Падал я не просто так — завалился направо, чтобы кровь из раны залила всю грудь. Получилось живописно. Вот только больно просто адски, и сознание терять нельзя. Рано еще. Впереди самое сложное. Я лежу с открытыми глазами, смотрю на приближающегося сержанта остановившимся взглядом. Жандарм поднимает револьвер, наводит его в центр лба. Солдату очень неуютно — кажется, что покойник смотрит ему прямо в глаза, так что командир расстрельной команды ощутимо нервничает. Где-то в толпе надрывается в рыданиях женщина. Синемундирнику неуютно. Уже выбирая спуск, солдат вдруг замечает, что расстрелянный ему подмигивает. Солдат вздрагивает, и пуля, вместо того, чтобы войти прямо в лоб, проходит выше, скользит по черепу, разрывая кожу. Солдат этого не замечает. Вокруг головы преступника вспухает очень характерное розовое облачко. Он больше не смотрит в по-прежнему открытые глаза мертвеца, торопливо отворачивается, и машет рукой, чтобы унесли тело.
Двое служек неторопливо подводят к телу лошадь, запряженную в повозку. Разрезают веревки, стягивающие руки за спиной. Не спешат, твари, а ведь я того и гляди кровью истеку. Та рана на плече гораздо хуже, чем мне хотелось. Приходится проявлять чудеса выдержки, чтобы не корчиться от боли. И сознания потерять нельзя. Если сейчас труп расслабится или закроет глаза — это может показаться слишком подозрительно. Еще одного контрольного выстрела я могу и не пережить. Меня начинают заталкивать в мешок. Боль! Эти ребята совсем не стремятся к аккуратности. Мертвецу-то уже все равно! Вот только я — не мертвец, и каждое движение заставляет раны вспыхивать дикой болью. Нет, нужно было все же соглашаться на опий, когда предлагали. Побоялся, дурак, затуманить рассудок. Пару раз я не выдержал и дернулся. Но повезло — не обратили внимания. Тело погрузили, бесцеремонно бросив в телегу. Очередная вспышка боли — совершенно дикая. Одно хорошо — доски покрыты сеном. Не думаю, что дело в заботе о покойниках. Сено гораздо проще сменить, чем оттирать доски от натекшей крови.
Перед глазами плывут разноцветные круги. Пули не задели ничего важного, даже та, что попала в грудь, прошла навылет, не зацепив ни органов, ни крупных сосудов, я это знаю.

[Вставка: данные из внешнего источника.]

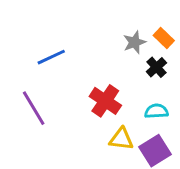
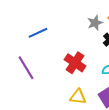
yellow triangle: (121, 139) -> (78, 97), moved

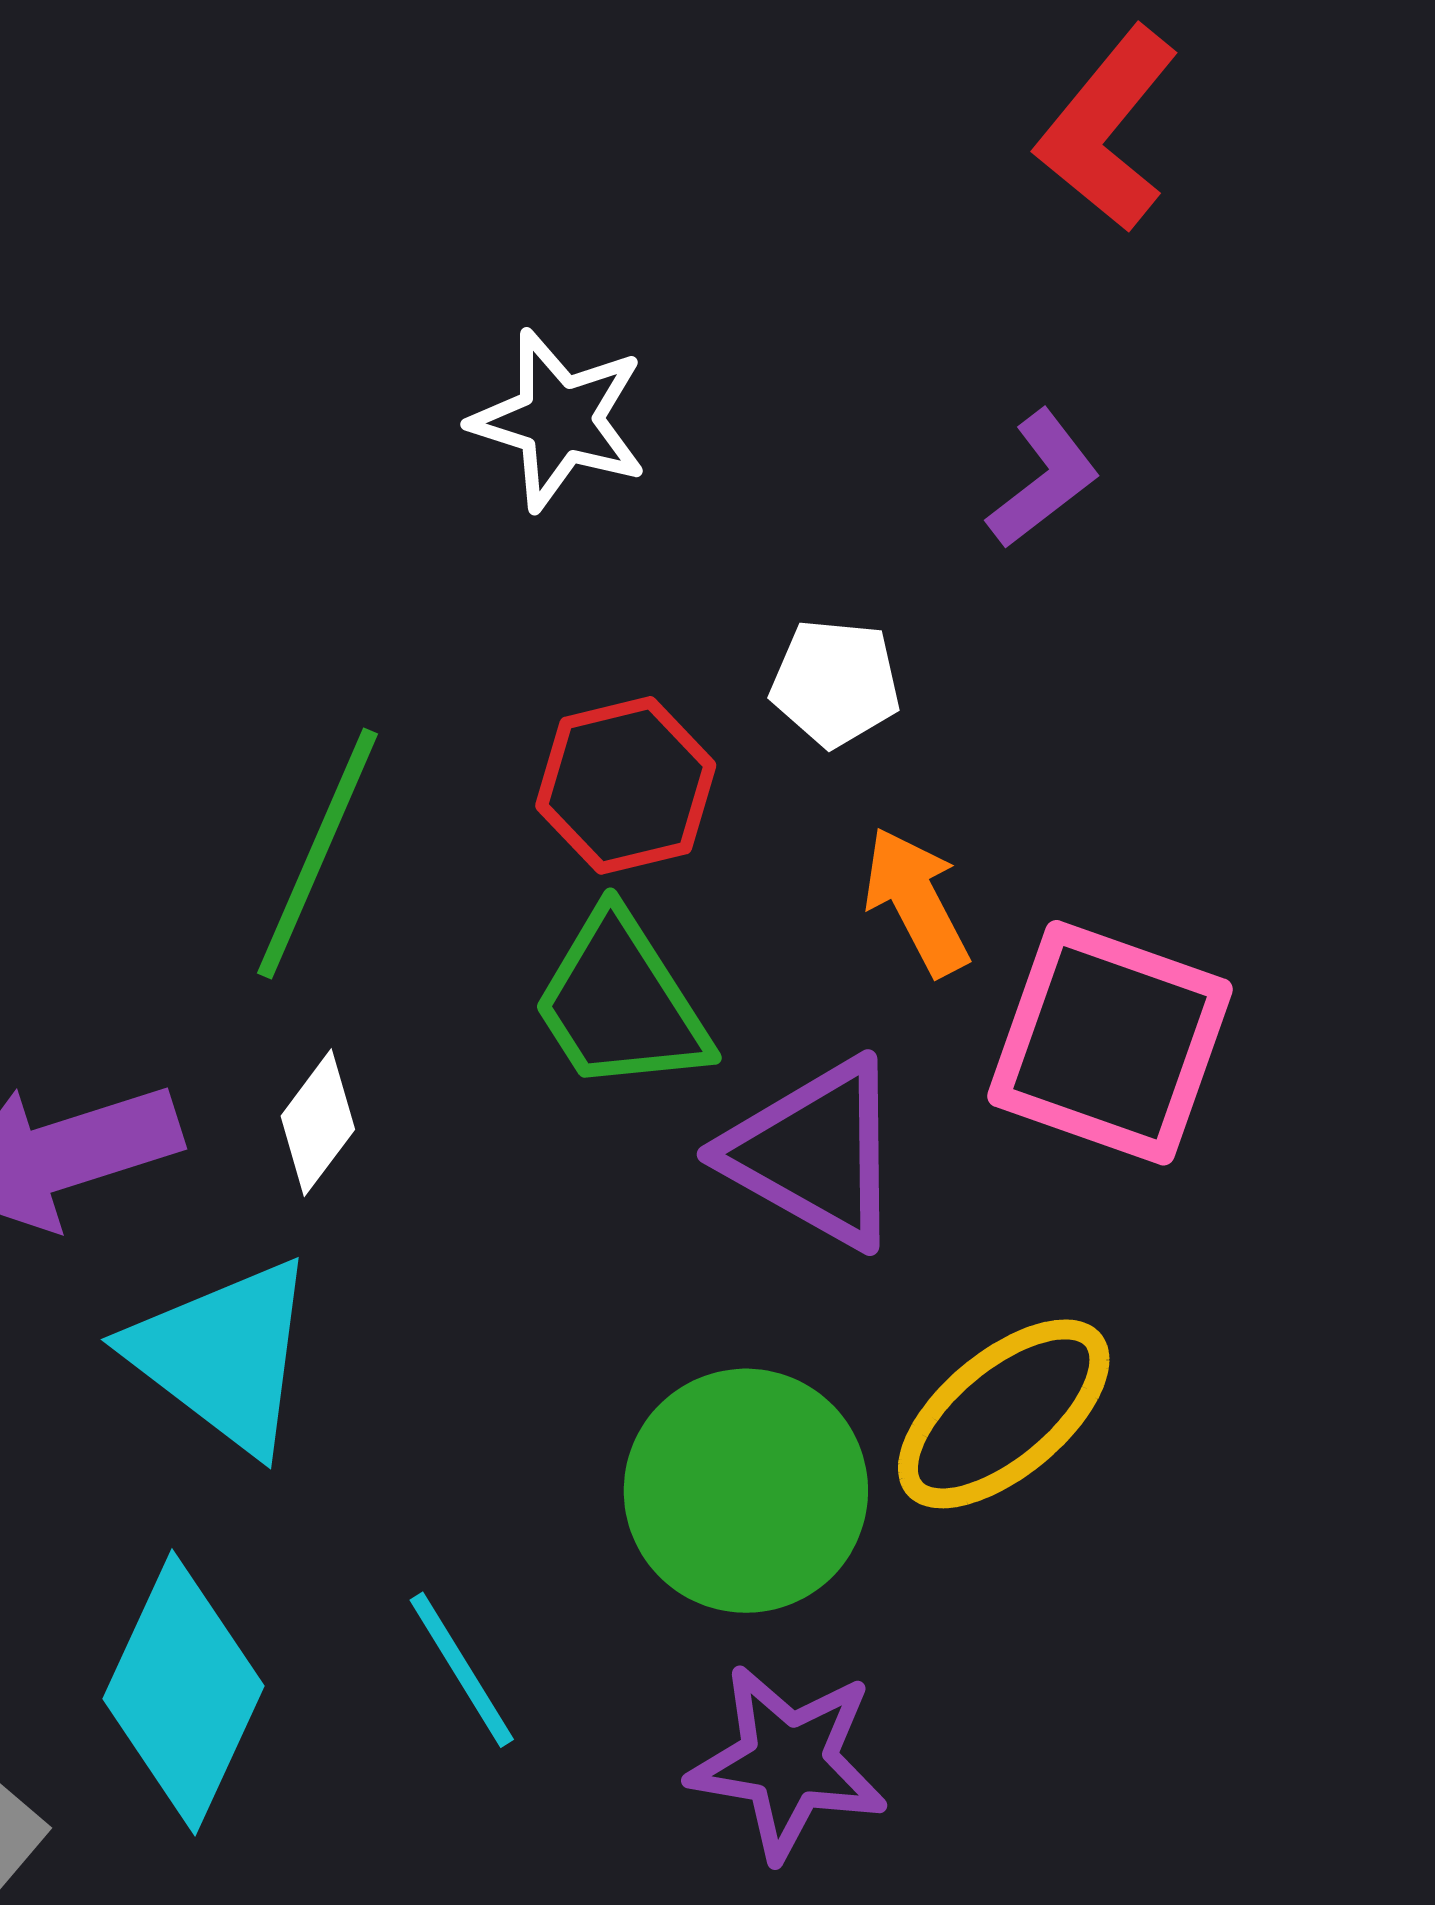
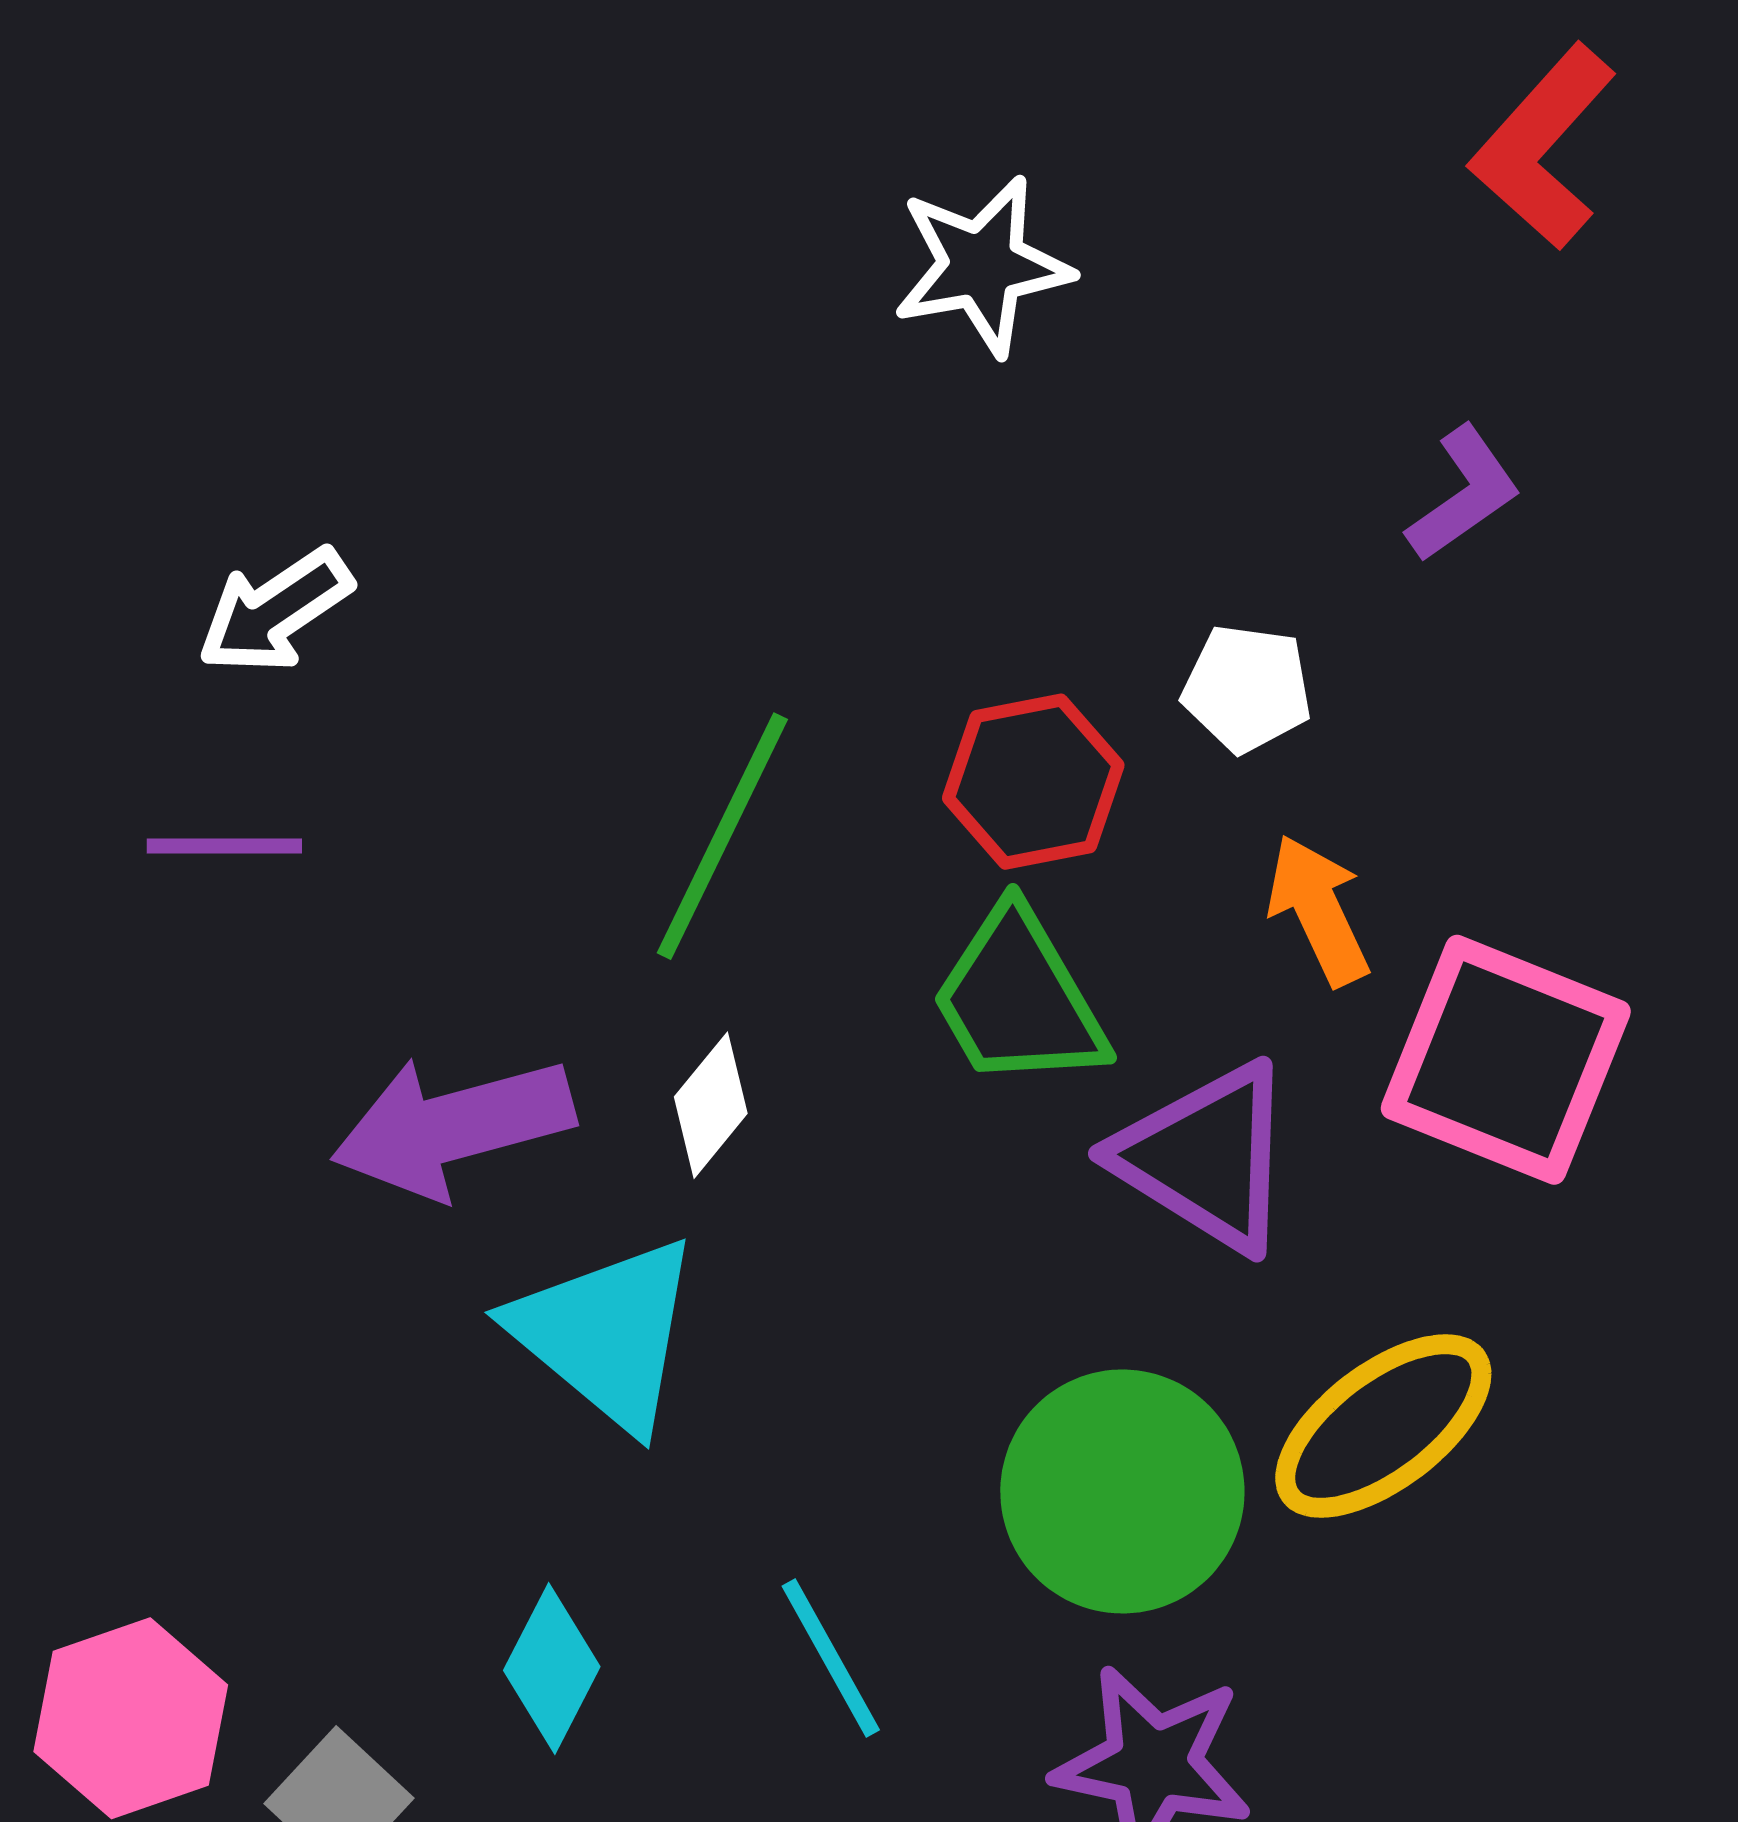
white star: (559, 420) -> (982, 266), moved, turned -30
cyan diamond: (183, 1692) -> (552, 1668), size x0.6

Но оставлять все как есть просто нельзя — за то время, пока меня довезут до крематория, я истеку кровью. Из последних сил терплю, жду, когда служащие крематория усядутся на облучок и тронут поводья, только после этого осторожно, по миллиметру завожу руку к самой неприятной ране, изо всех сил зажимаю ее. Одновременно поплотнее вжимаюсь спиной в подстилку, чтобы зажать выходное отверстие. Телега подскакивает на какой-то неровности, и я все-таки теряю сознание.
Глава 24
Кера в последнее время пребывала в каком-то сонном состоянии. Богине пришлось примерить на себя роль обычной смертной. Надежда и вера — это не то, что свойственно богам, но ничего другого ей не оставалось. Только выполнять указания Диего и ждать, что его план удастся. Она ухаживала за свалившимся в горячке Ремусом, которого чуть не добил долгий переход. Неумело и неуклюже, но делала все, что возможно, чтобы он выжил. Откровенно говоря, ей было почти все равно, но все-таки не хотелось, чтобы он умер. Она не очень понимала, в чем там дело: может, чувствовала себя обязанной за спасение, а может, была уверена — если Диего удастся его задумка, он не обрадуется смерти этого мальчишки. По утрам выбиралась из квартиры, где ее поселил Доменико, рыскала по городу в поисках необходимых предметов. Однако все это проходило как-то фоном, не задерживаясь в сознании — все мысли были подчинены предстоящему действу. Получится или нет? Почему-то ей отказала даже интуиция — она больше не чувствовала, к добру или к худу ведет задумка ее напарника. Будущее было скрыто туманом, и от этого становилось только страшнее.
Немного оживилась девушка только после суда, когда Доменико, ненадолго забежав домой, рассказал ей о том, что объявился тот мелкий предатель, из-за которого поймали Диего. Впервые за последнее время ей стало интересно.
— Домина Ева, сегодня что-то произошло на суде? — мальчишка заметил перемены в ее состоянии.
— Сегодня Доменико видел Марка.
— Это из-за него мы попали в засаду? — тихо спросил Ремус. Парень уже пошел на поправку, но был еще слаб.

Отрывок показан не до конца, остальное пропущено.